Central Bank to the World?
The emerging market sell-off in the last couple of weeks has sparked a debate as to whether the Fed should slow down or even pause their withdrawal from quantitative easing programs. Those looking for the fed to relax their stance were disappointed on Wednesday with the Fed announcing another cut back of $10 Billion bringing the monthly purchases down to $65 Billion.
Without question, the Fed taper has taken a toll on emerging markets but the Fed can’t act as Central Banker for the World. Yes, central banks often work in a coordinated fashion but there is little the Fed can do at this point to stem the capital flight from these markets. The last couple of days I’ve been concerned the Fed would take a breather. In an interview with TheStreet.com I said a pause this month would be a mistake and would prompt concern.
Wednesday’s release from the Fed refers to several data points they are monitoring in the U.S. economy but know where does it mention or even reference some of the carnage taking place overseas. The Fed understands that the current QE program has run its course and offers diminishing returns. They also realize at this point it offers little in terms of supporting the second half of their mandate to stimulate employment. The Fed has done their job. Any further improvement has got to come from pro-growth policies in Washington. Once again they reiterate their intention to keep rates close to zero for an extended period of time. This is of course only possible as long as inflation expectations remain subdued. I’ve penned often that inflation is unlikely to be an issue for us here until wage inflation shows signs of life.
SPX vs. EEM
Money continues to pour into emerging markets even though they have underperformed for a few years. The fact remains that many of these countries are not shareholder friendly. I’ll repeat what I said last week. As a portfolio manager I don’t care whether it’s accounting issues in China, scandals in Turkey or a Brazilian government that taps into corporate profitability as though it is an ATM machine. Until they get their act together I’ll remain underweighted.

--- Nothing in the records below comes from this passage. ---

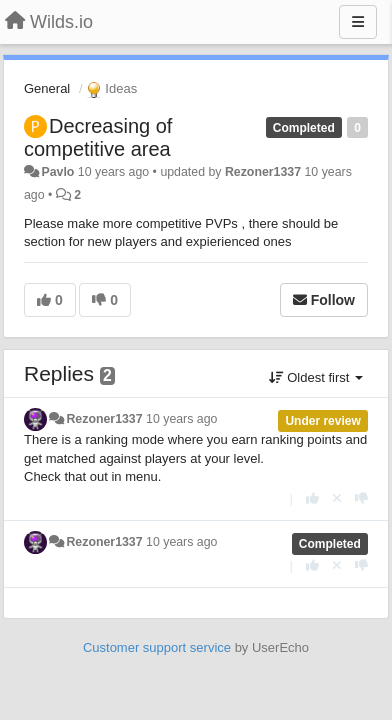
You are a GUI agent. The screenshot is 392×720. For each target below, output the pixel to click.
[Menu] (358, 22)
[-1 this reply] (361, 498)
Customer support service (157, 647)
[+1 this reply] (312, 498)
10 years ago (181, 419)
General (47, 88)
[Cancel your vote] (337, 498)
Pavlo (57, 172)
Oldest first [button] (316, 377)
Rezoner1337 (263, 172)
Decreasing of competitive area (98, 137)
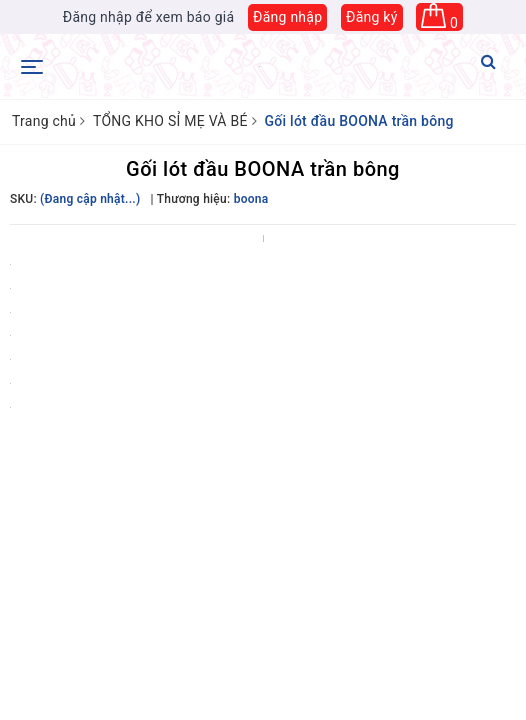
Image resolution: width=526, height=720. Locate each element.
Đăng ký (372, 17)
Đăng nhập (287, 17)
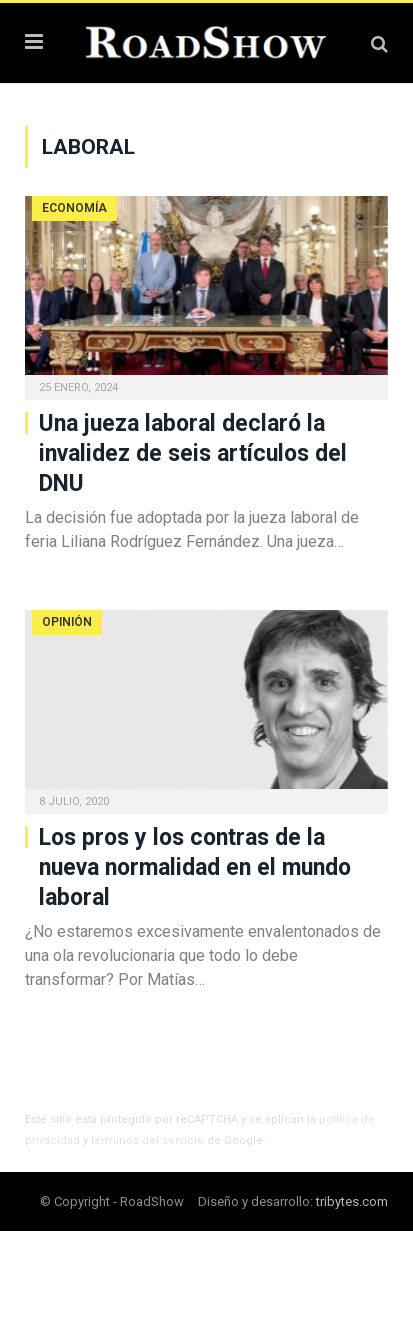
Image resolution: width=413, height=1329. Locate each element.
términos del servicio (147, 1140)
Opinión (67, 622)
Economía (74, 208)
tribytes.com (352, 1201)
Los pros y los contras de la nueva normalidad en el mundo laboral (195, 867)
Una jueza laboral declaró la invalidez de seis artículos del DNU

Templeton chairman Mark Mobius is correct when he says, these countries are the future growth engines of the world. I agree with the following qualification. You have to differentiate. Investments in basket ETF’s like iShares MSCI Emerging Markets Indx (EEM) are a mistake. Perhaps more than any other, the emerging markets scream for active management. Not all emerging market economies are painted with the same brush. Active management can differentiate between the good bad and steer capital to where it will do the most good.